High sensitivity cavity ring down spectroscopy of the 3ν1+3ν2+ν3 band of NO2 near 7587 cm−1

- First detection and analysis of the 3ν1+3ν2+ν3 band of NO2 near 7587 cm−1.
- 414 lines were assigned with rotational quantum numbers N and Ka up to 32 and 6.
- Effective Hamiltonian modeling.
- Coriolis resonance coupling with three dark states: (350), (062) and (312).
- The 3ν1+3ν2+ν3 band is the weakest NO2 band rovibrationnally assigned so far.

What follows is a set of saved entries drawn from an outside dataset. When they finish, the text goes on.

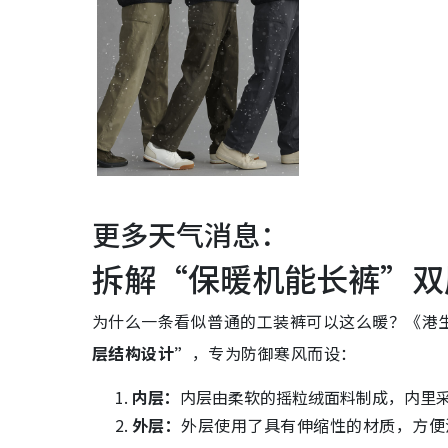
更多天气消息：
拆解“保暖机能长裤”双
为什么一条看似普通的工装裤可以这么暖？《港生
层结构设计”
，专为防御寒风而设：
内层：
内层由柔软的摇粒绒面料制成，内里采
外层：
外层使用了具有伸缩性的材质，方便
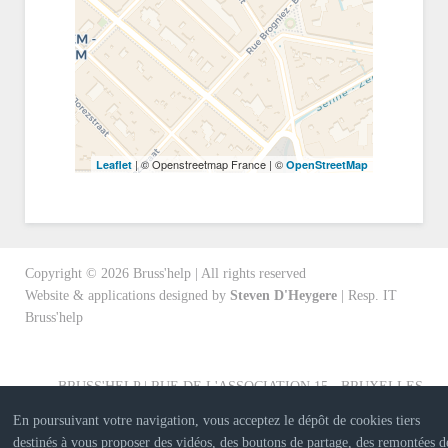
| © Openstreetmap France | ©
Leaflet
OpenStreetMap
Copyright ©
2026
Bruss'help | All rights reserved
Website & applications designed by
Steven D'Heygere
| Resp. IT
Bruss'help
BRUSS'HELP | RUE DE L'ASSOCIATION 15 - BRUXELLES
En poursuivant votre navigation, vous acceptez le dépôt de cookies tiers
destinés à vous proposer des vidéos, des boutons de partage, des remontées d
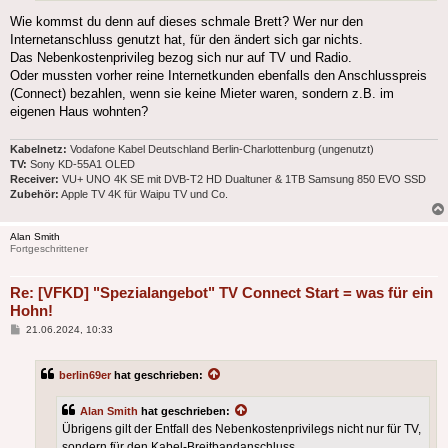
Wie kommst du denn auf dieses schmale Brett? Wer nur den
Internetanschluss genutzt hat, für den ändert sich gar nichts.
Das Nebenkostenprivileg bezog sich nur auf TV und Radio.
Oder mussten vorher reine Internetkunden ebenfalls den Anschlusspreis
(Connect) bezahlen, wenn sie keine Mieter waren, sondern z.B. im
eigenen Haus wohnten?
Kabelnetz:
Vodafone Kabel Deutschland Berlin-Charlottenburg (ungenutzt)
TV:
Sony KD-55A1 OLED
Receiver:
VU+ UNO 4K SE mit DVB-T2 HD Dualtuner & 1TB Samsung 850 EVO SSD
Zubehör:
Apple TV 4K für Waipu TV und Co.
Alan Smith
Fortgeschrittener
Re: [VFKD] "Spezialangebot" TV Connect Start = was für ein
Hohn!
Beitrag
21.06.2024, 10:33
berlin69er
hat geschrieben:
Alan Smith
hat geschrieben:
Übrigens gilt der Entfall des Nebenkostenprivilegs nicht nur für TV,
sondern für den Kabel-Breitbandanschluss.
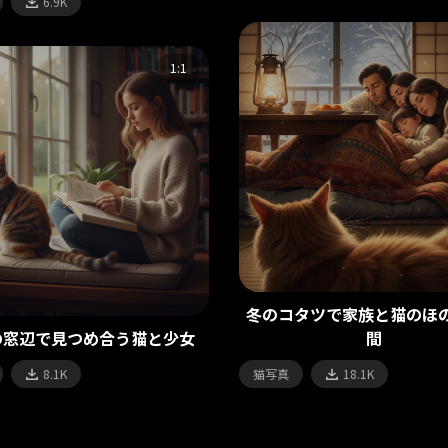
6.9K
1:1
冬のコタツで家族と猫のほ
の窓辺で見つめ合う猫と少女
間
8.1K
猫写真
18.1K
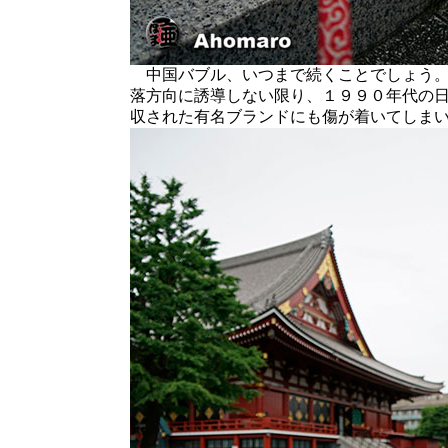
中国バブル、いつまで続くことでしょう。
落方向に誘導しない限り、１９９０年代の
収された有名ブランドにも傷が着いてしま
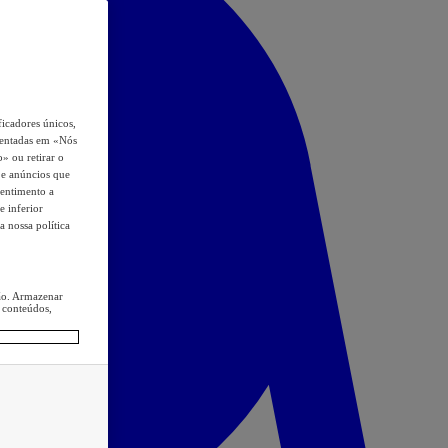
icadores únicos,
esentadas em «Nós
o» ou retirar o
s e anúncios que
sentimento a
e inferior
a nossa política
ção. Armazenar
 conteúdos,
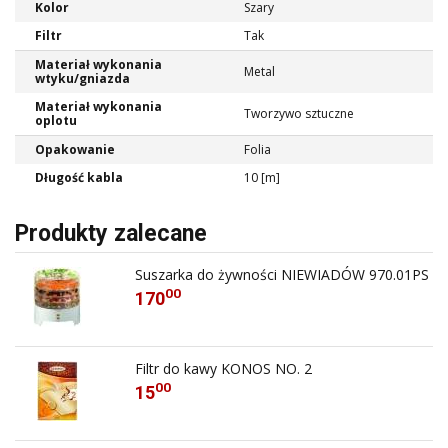
Kolor
Szary
Filtr
Tak
Materiał wykonania
Metal
wtyku/gniazda
Materiał wykonania
Tworzywo sztuczne
oplotu
Opakowanie
Folia
Długość kabla
10 [m]
Produkty zalecane
Suszarka do żywności NIEWIADÓW 970.01PS
00
170
Filtr do kawy KONOS NO. 2
00
15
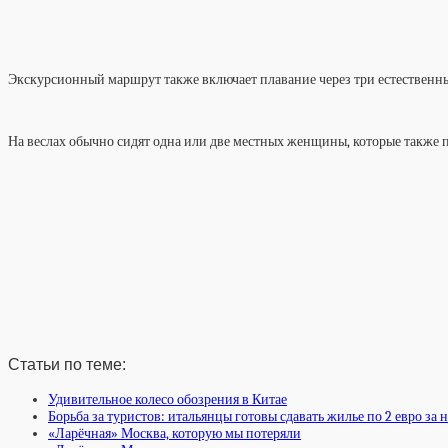
Экскурсионный маршрут также включает плавание через три естественных
На веслах обычно сидят одна или две местных женщины, которые также 
Статьи по теме:
Удивительное колесо обозрения в Китае
Борьба за туристов: итальянцы готовы сдавать жилье по 2 евро за 
«Ларёчная» Москва, которую мы потеряли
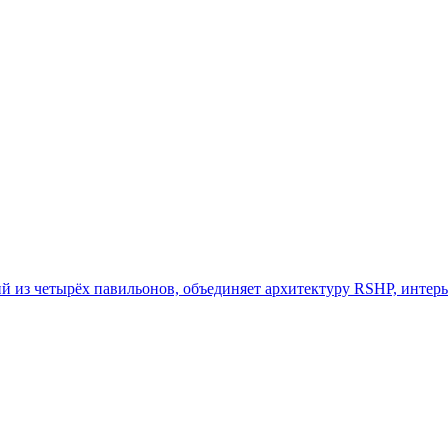
 из четырёх павильонов, объединяет архитектуру RSHP, интерь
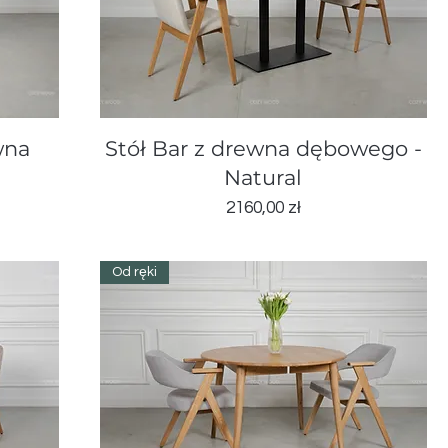
Podgląd
wna
Stół Bar z drewna dębowego -
l
Natural
Cena
2160,00 zł
Od ręki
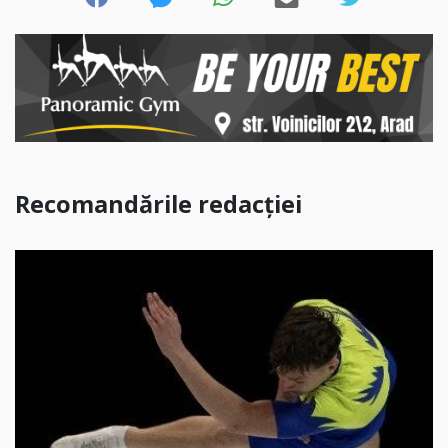
Recomandările redacției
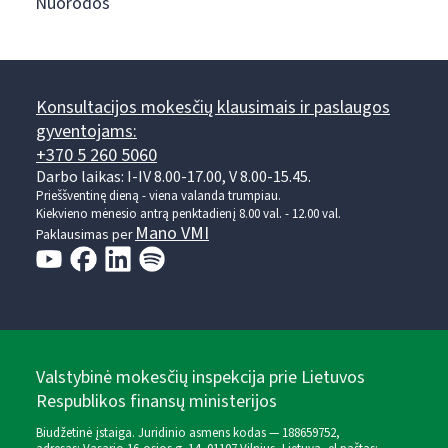
Nuorodos
Konsultacijos mokesčių klausimais ir paslaugos
gyventojams:
+370 5 260 5060
Darbo laikas: I-IV 8.00-17.00, V 8.00-15.45.
Prieššventinę dieną - viena valanda trumpiau.
Kiekvieno mėnesio antrą penktadienį 8.00 val. - 12.00 val.
Mano VMI
Paklausimas per
Valstybinė mokesčių inspekcija prie Lietuvos
Respublikos finansų ministerijos
Biudžetinė įstaiga. Juridinio asmens kodas — 188659752,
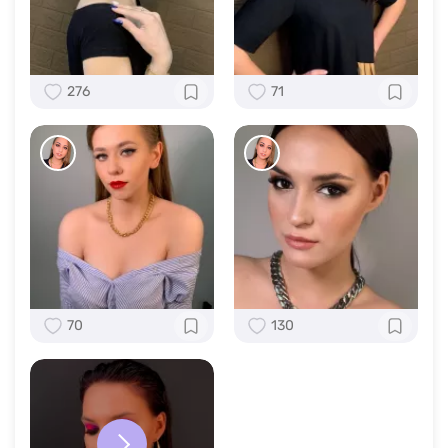
276
71
70
130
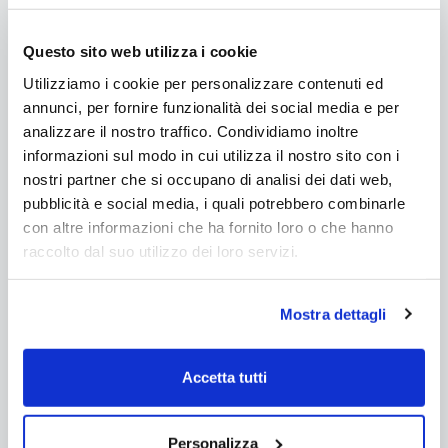
Questo sito web utilizza i cookie
Utilizziamo i cookie per personalizzare contenuti ed
annunci, per fornire funzionalità dei social media e per
analizzare il nostro traffico. Condividiamo inoltre
informazioni sul modo in cui utilizza il nostro sito con i
nostri partner che si occupano di analisi dei dati web,
pubblicità e social media, i quali potrebbero combinarle
con altre informazioni che ha fornito loro o che hanno
raccolto dal suo utilizzo dei loro servizi.
Richiedi informazioni sul prodotto
Grazie a questo modulo potrete contattarci per
Mostra dettagli
informazioni tecniche o commerciali. Faremo il
possibile per dare una risposta ai Vostri dubbi. Il
Accetta tutti
Nome e l'Email sono obbligatorie. Consigliamo di
inserire un recapito telefonico.
Nome *:
Personalizza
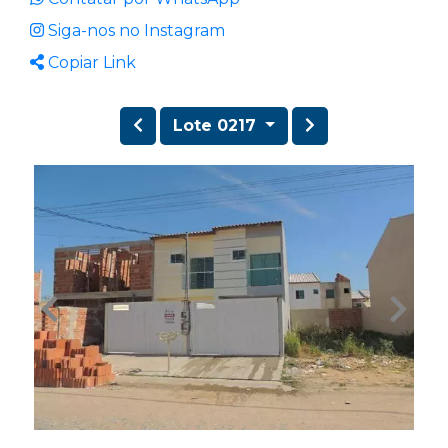
Siga-nos no Instagram
Copiar Link
Lote 0217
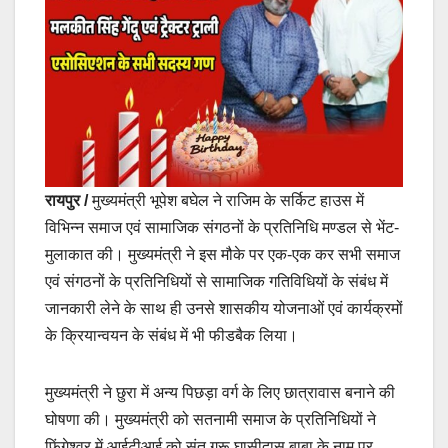
रायपुर /
मुख्यमंत्री भूपेश बघेल ने राजिम के सर्किट हाउस में
विभिन्न समाज एवं सामाजिक संगठनों के प्रतिनिधि मण्डल से भेंट-
मुलाकात की। मुख्यमंत्री ने इस मौके पर एक-एक कर सभी समाज
एवं संगठनों के प्रतिनिधियों से सामाजिक गतिविधियों के संबंध में
जानकारी लेने के साथ ही उनसे शासकीय योजनाओं एवं कार्यक्रमों
के क्रियान्वयन के संबंध में भी फीडबैक लिया।
मुख्यमंत्री ने छुरा में अन्य पिछड़ा वर्ग के लिए छात्रावास बनाने की
घोषणा की। मुख्यमंत्री को सतनामी समाज के प्रतिनिधियों ने
फिंगेश्वर में आईटीआई को संत गुरू घासीदास बाबा के नाम पर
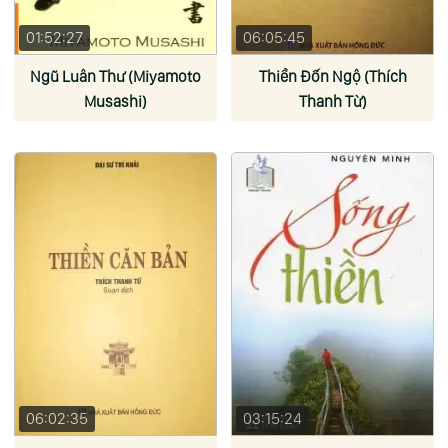
01:52:27
06:05:45
Ngũ Luân Thư (Miyamoto
Thiền Đốn Ngộ (Thích
Musashi)
Thanh Từ)
06:02:35
03:15:24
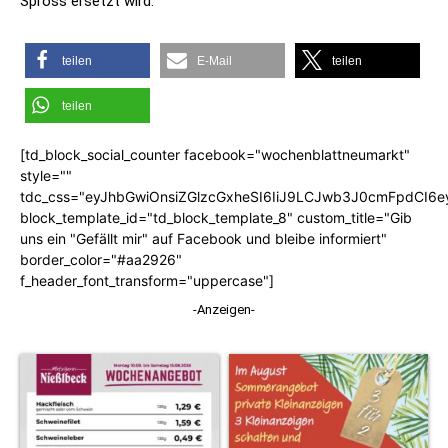
Spross ersetzt wird.
teilen
E-Mail
teilen
teilen
[td_block_social_counter facebook="wochenblattneumarkt"
style=""
tdc_css="eyJhbGwiOnsiZGlzcGxheSI6IiJ9LCJwb3J0cmFpdCI6
block_template_id="td_block_template_8" custom_title="Gib
uns ein "Gefällt mir" auf Facebook und bleibe informiert"
border_color="#aa2926"
f_header_font_transform="uppercase"]
-Anzeigen-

The very weak 3ν1+3ν2+ν3 absorption band of the main isotopologue of nitrogen dioxide, 14N16O2, is investigated for the first time near 7587 cm−1. The absorption spectrum was recorded by high sensitivity Continuous Wave-Cavity Ring Down Spectroscopy with a noise equivalent absorption of αmin≈1×10−10 cm−1. 414 lines of the 3ν1+3ν2+ν3 band were assigned with rotational quantum numbers N and Ka as high as 32 and 6, respectively, what corresponds to 518 rotation-vibration transitions. The overall set of spin-rotation energy levels was modeled in the frame of the effective Hamiltonian approach and reproduced with an RMS of 6×10−3 cm−1 for the (obs.-calc.) deviations. The effective Hamiltonian includes interactions with three nearby dark states - (350), (062) and (312) - in Coriolis interaction with the (331) bright state. Using a selected set of experimental line intensities and the fitted values of the vibration-rotation Hamiltonian parameters, the principal parameter in the dipole moment operator expansion is determined for the 3ν1+3ν2+ν3 band. With maximum line intensity on the order of 2.5×10−27 cm/molecule at 296 K, the 3ν1+3ν2+ν3 band is the weakest band of the NO2 molecule rovibrationnally assigned so far.